パレードの尻尾

11月20日(土) ソフトバンクホークス・リーグ優勝(!)パレード。
午後1時半 呉服町交差点出発。

リーグ優勝した時点で、クライマックスシリーズ(CS)の結果にかかわらずパレードが行われることは決まっていた。しかしその決定時に、CSで、まさかああいうふうに敗退するとは誰が予想しただろう。

でもまぁとにかく、パレード。めでたい。
11月というのに、ぽっかぽっかの陽気。コートを脱ぎ捨てたいほど。(実際、脱いだ)

この日のために、午後から休みをとっていた。‘一身上の都合により早引きします。’


過去2,3回は、早くから座り込んで、沿道前列のいいスポットをキープしていたんだけど、今回それは無理。けど、なんとか追いかけて行進の尻尾あたりにでも声援を送りたい、そういう気持ちだった。我ながらファンとはなんと有り難いものだろう、と思う。

が、しかるに、現実には、“尻尾”ではなくパレードの“とさか”あたりを、背伸びしたりかがんだりして人垣の隙間から見るのみ。
周りの声援に押されて自分の声は出ず、押しくらまんじゅう寸前。
つくづくファンとはなんと有り難いものだろう、とその圧力で実感。


お昼もそこそこにすませ、六本松に出てきたのが1時10分過ぎ。
そこから明治通りを目指し、とことこ歩いていく。途中、女性の集団や家族連れなど、やはり散歩のように歩いている人たち、目的地が同じかもというライバル心がおこる。気のせいかと思ったら、やはりみんな目指しているところが同じだった。嬉しかった。ヘリコプターもバタバタ飛び、ピピピっと交通規制の笛の音。

たどり着いたのは、パレード終了地点の大名交差点。
あ、ここで待ってみようかな。
終わりのところだから、選手全員が車から降りるところが見られるかも。
見物の列は、前から4、5列目くらいだけど案外見えそう。


ところが、そうは問屋が卸さなかった。実際、車が近付いてくると、前のお母さんが子どもを肩車するわ、座って待っていた人が立ち上がるわ、後ろからも人が迫ってくるわで、人口密度が2倍になった。

うわぁ、きゃあぁ、歓声のなか、オープンカー1台めに、選手会長のムネ(川粼選手)、秋山監督、シーズンMVPの和田投手が乗っていて手を振っている。
2台めには、王会長、杉内、あとは多村がちらり、小久保がちらり、もうよく見えない。

オープンカーの選手たちが車を降り、にこやかに見回し手を振る。
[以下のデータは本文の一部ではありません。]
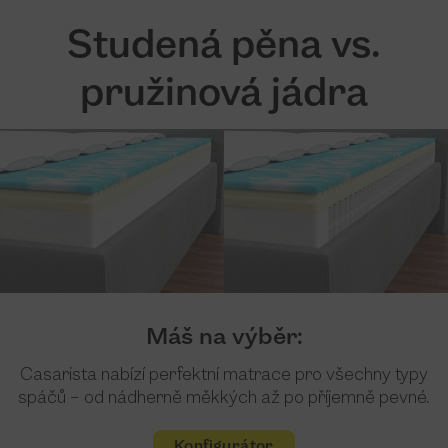
Studená pěna vs.
pružinová jádra
Máš na výběr:
Casarista nabízí perfektní matrace pro všechny typy
spáčů – od nádherně měkkých až po příjemně pevné.
Konfigurátor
近い。近いけど、ちらりちらり、人と人の隙間から。
うわぁ、きゃあぁ、ムネリ〜ン、すぎうち〜、老若男女の呼び声。

で、次の車は‥?
ええっ?3台め以降のオープンバスの選手たちは、終了地点手前の、この場所からみえないところで既に降りて、帰るためのバスに乗り込んでしまっている模様。
そんなぁ。全員が最後のラインまで行くべきでしょう。全員ゴールするべきでしょう。せめて馬原だけでも。


そう思いつつも、選手たちが乗り込んだ搬送用バス2台を幸せな気持ちで見送った。
これが、優勝のご褒美、ファンにとって欠かせないデザートなのだから。


祝祭の一日は、全ての信号が「赤」になり、車はストップ。みんなが、いそいそ歩いて、てくてく通りに向かう。
紙吹雪の中、晴れがましくオープンカーの行列は進む。
色づいた街路樹をかき分けて。
興奮と熱気があたりを包み込み、そうして潮が引いて日常が帰ってくる。


(文中、敬称略)


PS.ソフトバンクの“おとうさん犬”はちらりとも拝見できず。